Marc Chagall

Mark Zakharovich Chagall was born on 6 of July, 1887, in the city of Vitebsk, the Vitebsk province of nowadays Belarus. His first teacher was Yehuda Pan from whom Chagall adopteded an idea of the national artist and his national temperament was expressed in the features of his folkish shaped system of painting.

Artistic techniques of Chagall are based on visualization of Yiddish sayings and the embodied images of Jewish folklore. Chagall brings elements of the Jewish interpretation even in the images of Christian plots ("Holy family", 1910, Chagall's Museum; "Dedication to Christ" / Golgotha/, 1912, the Museum of Modern Art, New York, "A white crucifixion", 1938, Chicago) – the principles, to which he remains faithful till the end of life.

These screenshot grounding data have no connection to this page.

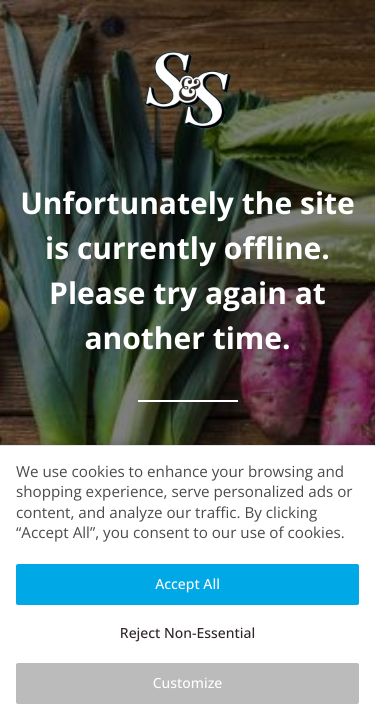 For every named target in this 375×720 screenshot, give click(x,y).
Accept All (187, 584)
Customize (188, 683)
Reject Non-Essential (187, 633) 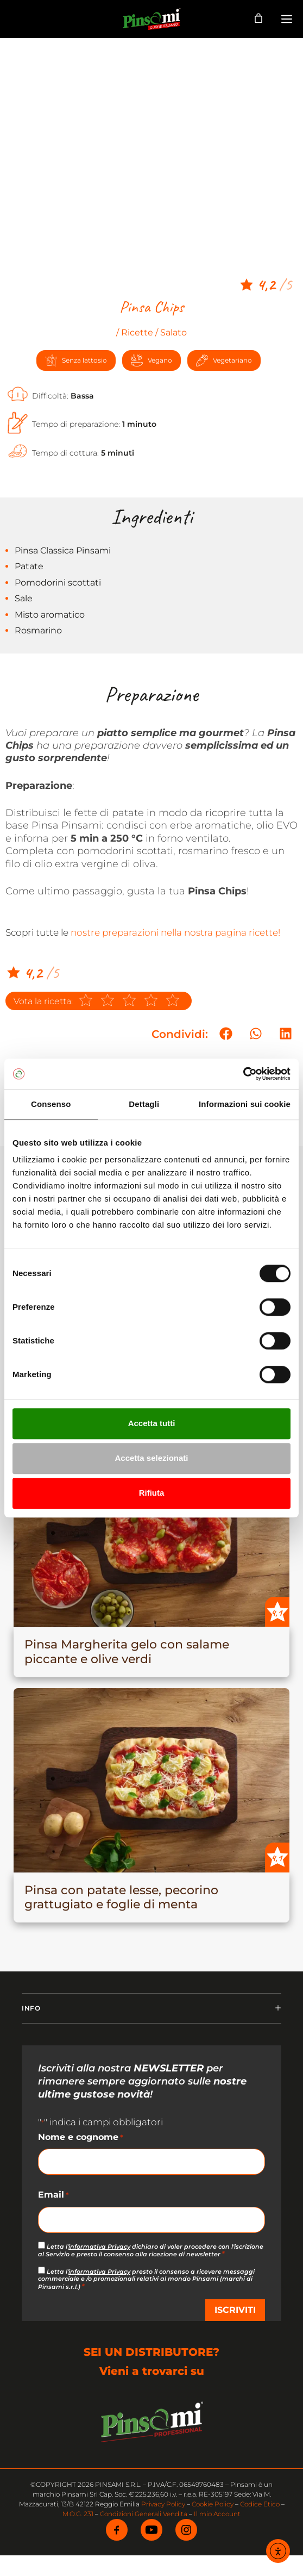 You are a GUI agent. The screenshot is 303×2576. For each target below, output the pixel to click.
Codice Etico (260, 2504)
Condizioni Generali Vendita (143, 2514)
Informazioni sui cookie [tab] (245, 1104)
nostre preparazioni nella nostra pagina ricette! (175, 932)
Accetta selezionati (151, 1458)
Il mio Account (217, 2514)
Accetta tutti (151, 1423)
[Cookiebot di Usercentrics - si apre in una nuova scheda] (243, 1074)
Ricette (137, 332)
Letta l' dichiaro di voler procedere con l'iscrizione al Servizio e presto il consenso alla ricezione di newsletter (150, 2250)
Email (53, 2195)
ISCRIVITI (235, 2310)
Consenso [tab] (51, 1104)
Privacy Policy (163, 2504)
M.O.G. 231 (77, 2514)
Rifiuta (152, 1492)
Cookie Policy (212, 2504)
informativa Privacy (99, 2246)
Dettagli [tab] (144, 1104)
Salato (173, 332)
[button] (225, 1033)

The first paintings with the liberated Jewish characters glorifying life, Chagall exposed in 1914, at the first personal exhibition in Berlin. Hereinafter, more and more surely Chagall embedded into the pictures the Jewish folklore and cabalistic symbolics, expressing on the canvas the feeling of prayful joy of life.

His national Jewish sense of self inseparably linked with painting became the directing element of creativity for Marc Chagall. "If I was not Jew as I understand it, I would not be an artist or would be absolutely other artist", – he formulated the position in one of the essay.

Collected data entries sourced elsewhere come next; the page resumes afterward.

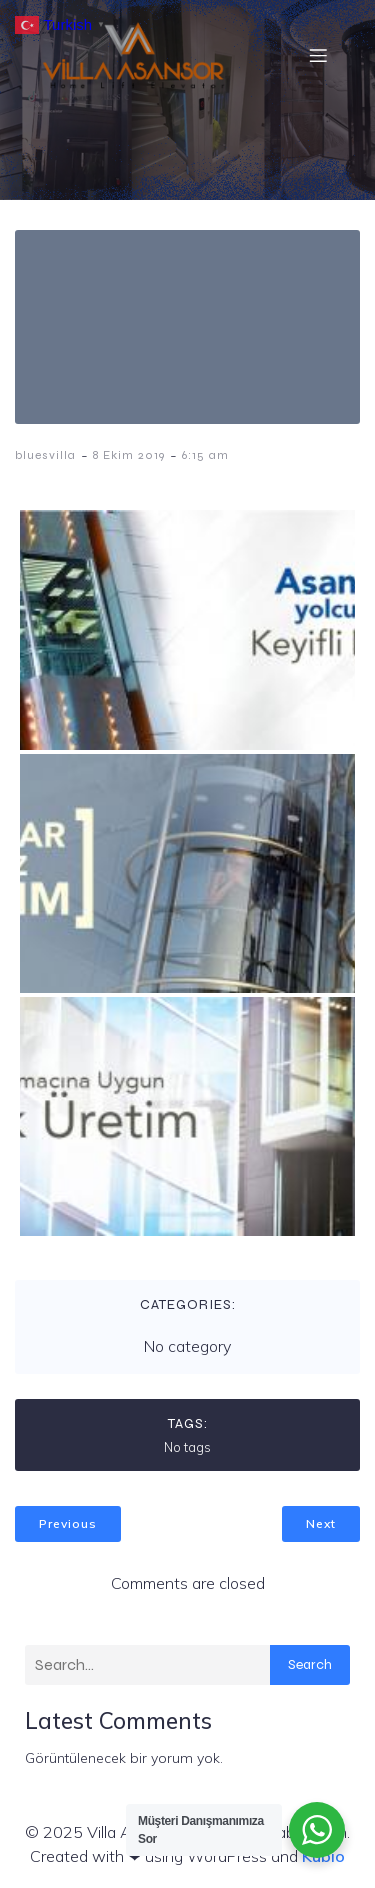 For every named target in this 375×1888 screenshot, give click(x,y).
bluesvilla (45, 455)
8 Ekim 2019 (129, 455)
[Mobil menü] (318, 55)
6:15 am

During his long life the picturesque manner only slightly changed and the creative rush did not weaken for even a minute. Chagall managed to extend the experience, skill and the imagination into different spheres of art. Besides painting, Chagall was publishing poems, publicistic essays and memoirs in Yiddish throughout all his life. Some of them were translated into Hebrew, other into Belarusian, Russian, English and French languages. Also Chagall painted a ceiling for the Grand Opera in Paris.